Fisco

Il vero problema per le imprese più che l’importo delle aliquote, che è assolutamente nella media europea, è la quantità di incombenze e scadenze fiscali che le imprese hanno.

Il versamento dell’IVA trimestrale potrebbe essere esteso alle imprese fino a un milione di euro di fatturato, anziché sopra i 400.000 euro.

Semplificazione e Forfettizazione per evitare l’evasione

Occorre disincentivare per le piccole imprese, e soprattutto per artigiani e commercianti, l’evasione dovuta: il risparmio sull’IVA da parte di prestatore e fruitore del servizio.

Ovvero, ad esempio, il meccanico o l’artigiano che sono incentivati, quanto il cliente, a percepire il corrispettivo in nero. Occorre fare in modo che il nero non sia più nero, con tassazioni a forfait. Ed un’imposizione con degli esattori territoriali, che conoscano molto di più, rispetto all’agenzia delle entrate, il territorio su cui operano.

Le associazioni di categoria possono essere gli interlocutori privilegiati, o ancor meglio i Comuni, con degli accordi ad hoc, possono essere gli esattori che meglio conoscono i propri contribuenti. L’agenzia delle entrate può concordare con ogni Comune un obiettivo territoriale, ed il Comune può poi ripartirlo tra i vari imprenditori del Comune, negoziando con ciascuno una fiscalità forfettaria, come ad esempio avviene in Svizzera, sia per IRPEF che per IVA con i piccoli imprenditori e per i commercianti.

Per quanto riguarda l’IVA può essere interamente forfettizzata per i dettaglianti o per i fornitori di servizi al consumatore finale.

Serve ancora una Guardia di Finanza?

E’ un dato di fatto che sia il Corpo di Polizia meno amato, ma non è quello il punto.

È una contraddizione che l’Italia abbia il Corpo di polizia Fiscale più grande d’Europa e l’evasione più alta. C’è qualcosa di sbagliato nel sistema. Ovvero un sistema occhiuto che si basa sulla mancanza di fiducia e sul controllo poliziesco.

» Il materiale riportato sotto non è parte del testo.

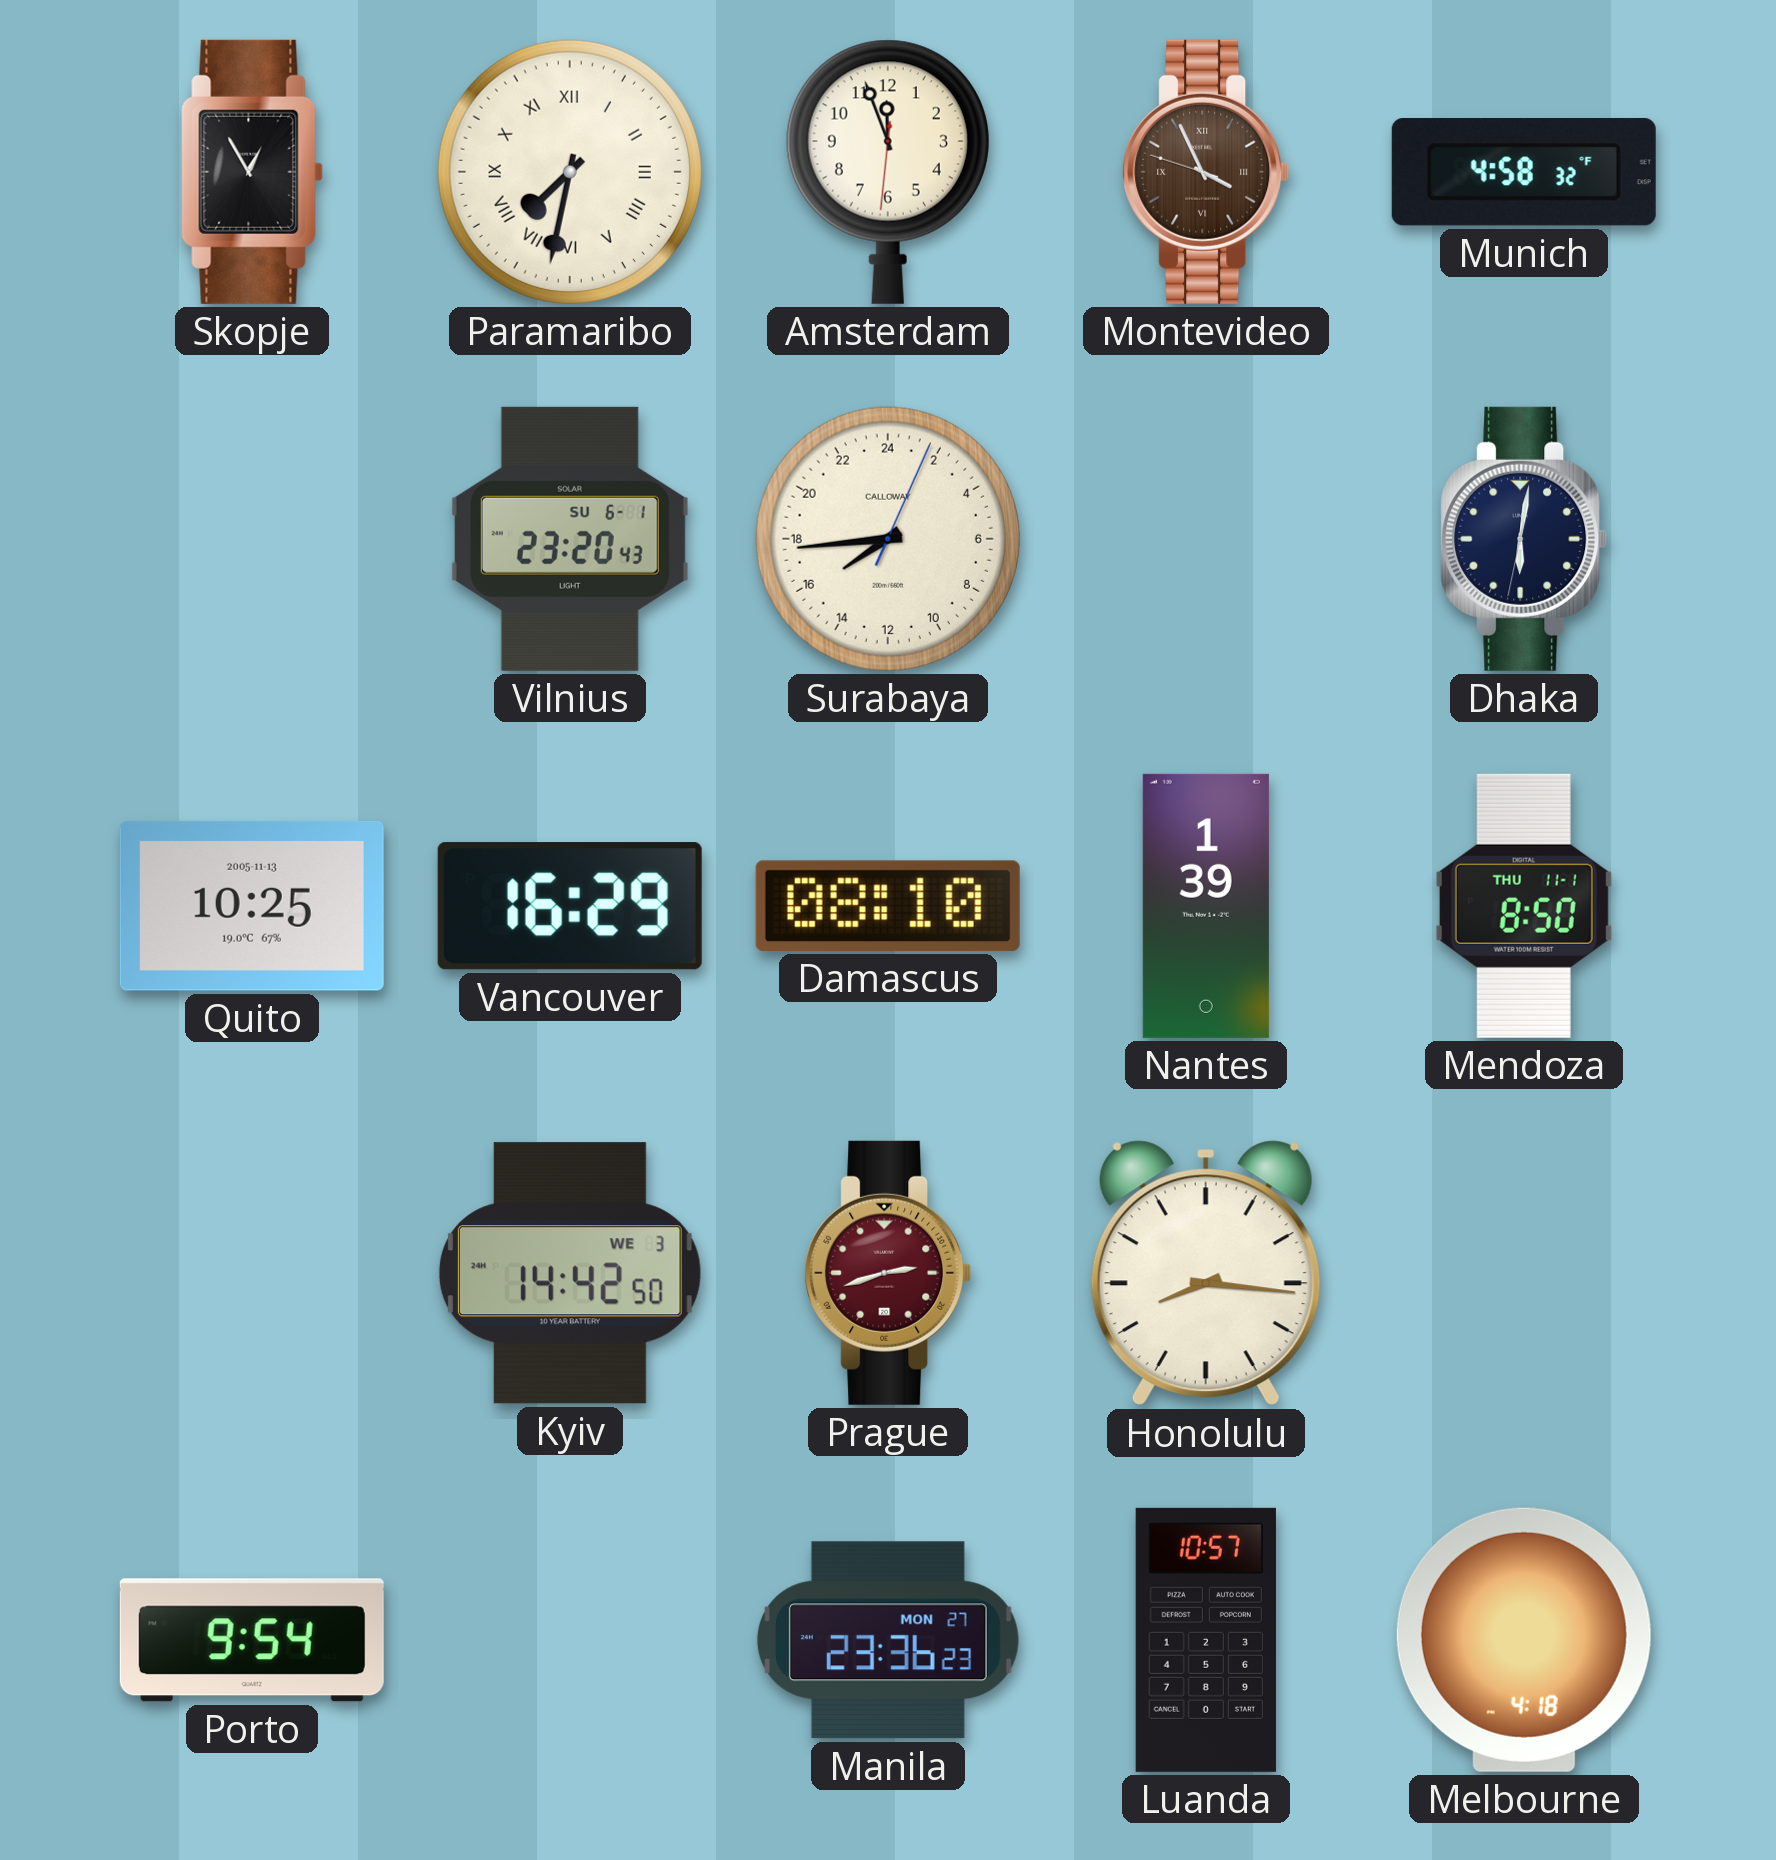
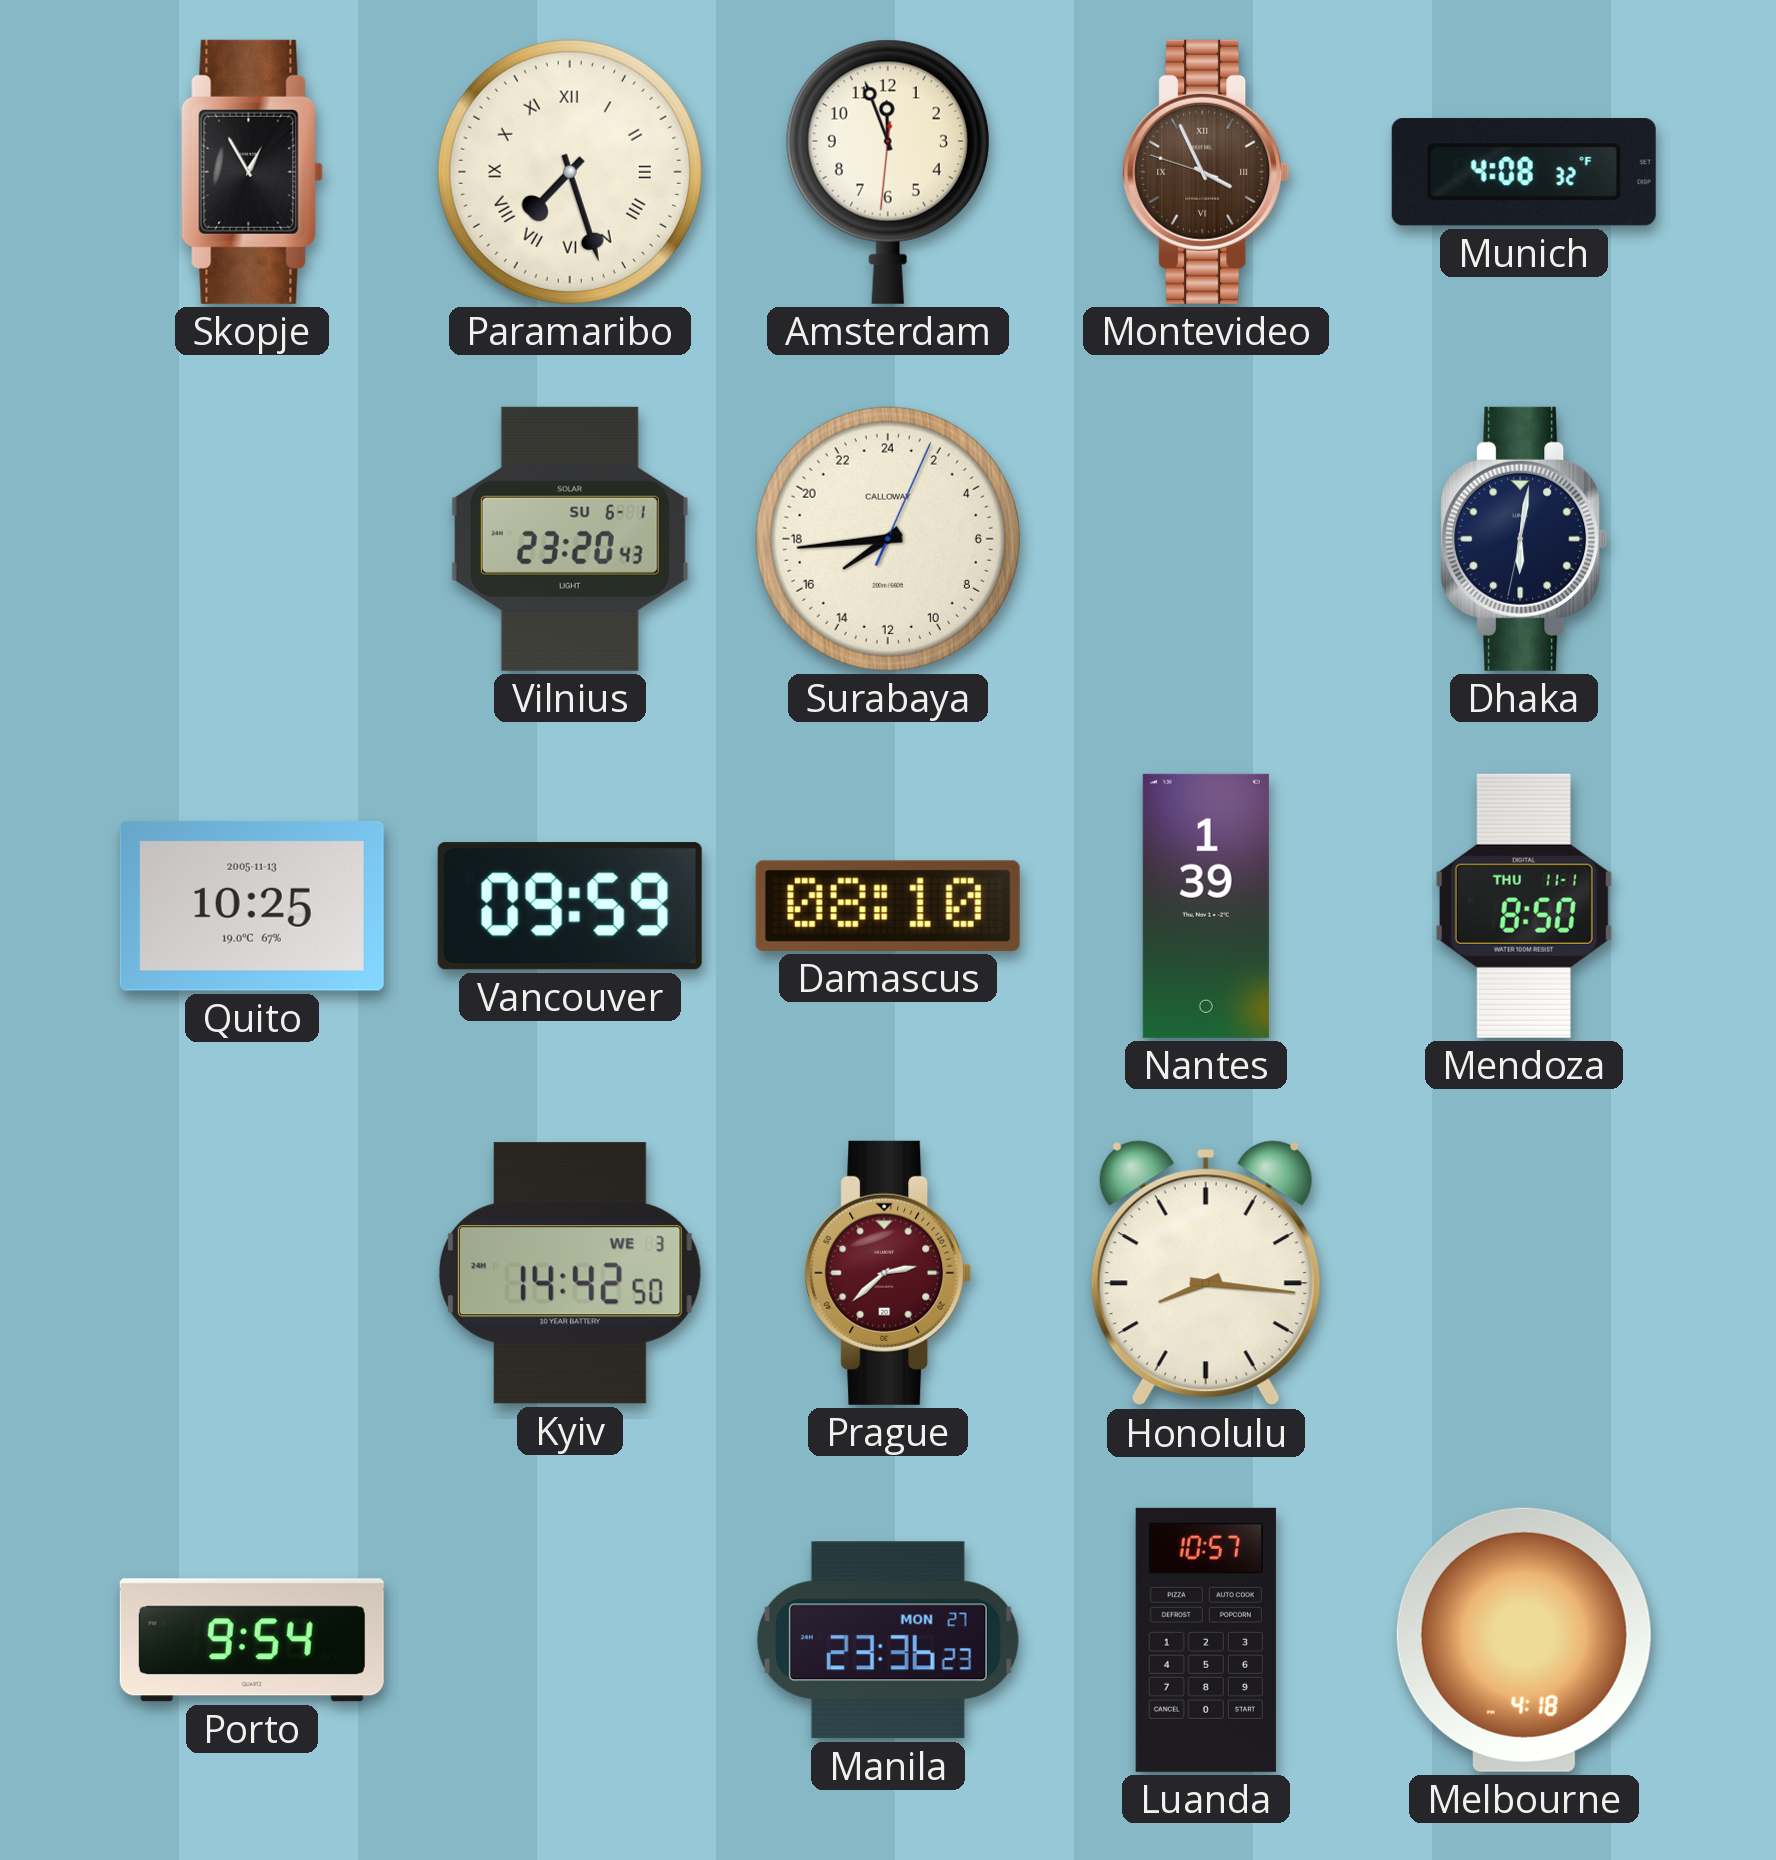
Paramaribo: 7:32 -> 7:27
Munich: 4:58 -> 4:08
Vancouver: 16:29 -> 09:59
Prague: 2:42 -> 2:38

La guardia di finanza è un corpo militare che deriva dal controllo delle frontiere e lotta al contrabbando, azione soprattutto poliziesca legata all’800 e ‘900. Ora non serve che personale preparato militarmente (che sa sparare per intendersi) vada in giro a controllare scontrini del caffè. Cosa che tra l’altro con la proposta di forfettizzazione per piccole imprese e piccoli commercianti non dovrebbe più esistere. Ergo non serve assolutamente un corpo militare per la lotta all’evasione. La maggior parte del personale può essere accorpato nell’Arma dei Carabinieri, come è già avvenuto per il Corpo Forestale nel 2017, permettendo di risparmiare per caserme e strutture amministrative che sarebbero appunto accorpate nell’Arma.

Una parte dei nuovi “carabinieri fiscali” potrebbero partecipare ad inchieste sulle grandi evasioni o essere di supporto all’Agenzia delle Entrate o alla magistratura, mentre la gran parte del personale, che è già formato come corpo di polizia, potrebbe rafforzare l’arma per quanto riguarda presenza sul territorio e sicurezza dei cittadini.

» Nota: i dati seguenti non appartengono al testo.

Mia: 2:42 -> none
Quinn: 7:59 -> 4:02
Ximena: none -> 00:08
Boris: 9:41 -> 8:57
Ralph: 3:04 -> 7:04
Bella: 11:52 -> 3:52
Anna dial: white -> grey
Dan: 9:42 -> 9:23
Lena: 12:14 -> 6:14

Erogazione di 13a, 14a e TFR nelle buste paga mensili

Infine un grossissimo problema per l’Italia è il cuneo fiscale, ovvero la quantità di imposte dirette, indirette e contributi che pesano sulla busta paga dei lavoratori facendo si che l’Italia pur avendo un costo del lavoro abbastanza alto, fa si che le buste paga siano abbastanza basse, tra le più basse d’Europa.

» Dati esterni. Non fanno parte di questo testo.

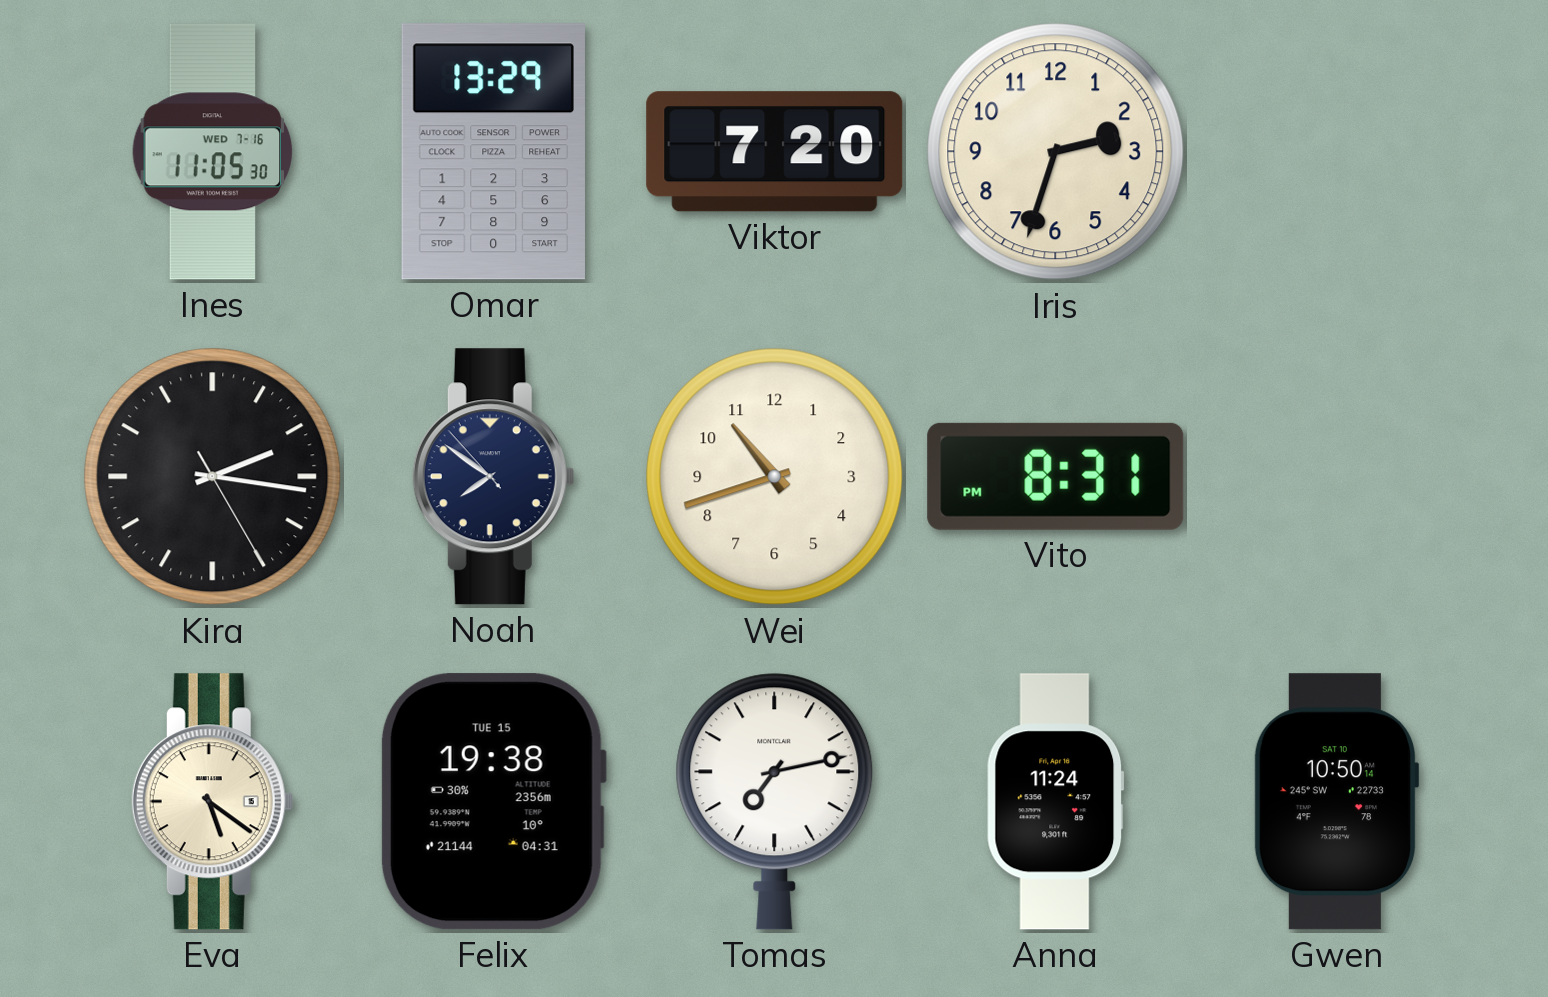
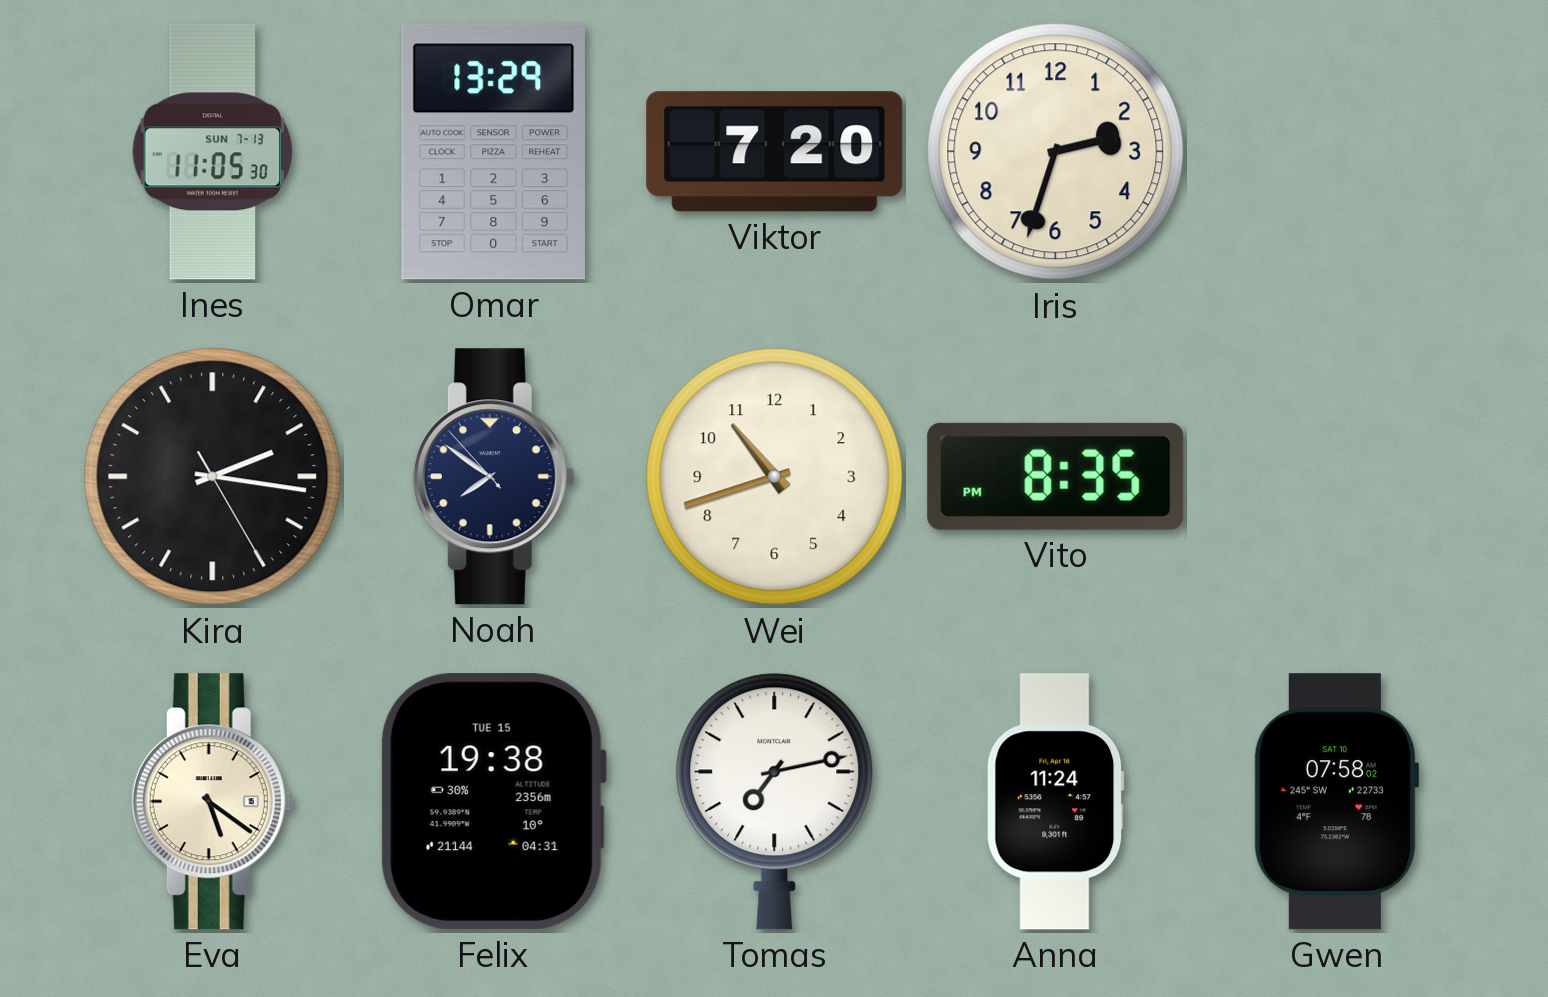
Ines date: WED 7-16 -> SUN 7-13
Vito: 8:31 -> 8:35
Gwen: 10:50 -> 07:58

Gli ’80 euro di Renzi, erano già stati un buon sistema per diminuire il fiscal compact. Tredicesima, 14° e TFR (che sono un’anomalia tutta italiana) potrebbero entrare sempre e direttamente nelle buste paga mensili, per far si che ciascun dipendente possa contare come reddito ordinario su queste risorse che vengono sempre considerate risorse straordinarie, e in quanto tali, non da spendere.

Un TFR e 13a e 14a in busta paga potrebbero permettere di affrontare meglio un mutuo o maggiori spese mensili. E’ vero che il TFR spesso è un aiuto per chi perde il lavoro, ma in realtà capita sempre più spesso che si perda il lavoro perché un’azienda è in crisi e ormai molto spesso le aziende in crisi non sono in grado di versare il TFR ai dipendenti che hanno perso il lavoro, unendo la beffa all’inganno.

Tassazione a forfait per il 10% per i premi di produzione

L’erogazione di premi di produzione per aumentare la produttività dei lavoratori è fortemente disincentivata dal fatto che subiscono piena tassazione IRPEF e Contributivo e sono pertanto fortemente decurtati.

Una tassazione favorevole potrebbe incentivare l’erogazione di premi di produzione aumentando effettivamente la produttività.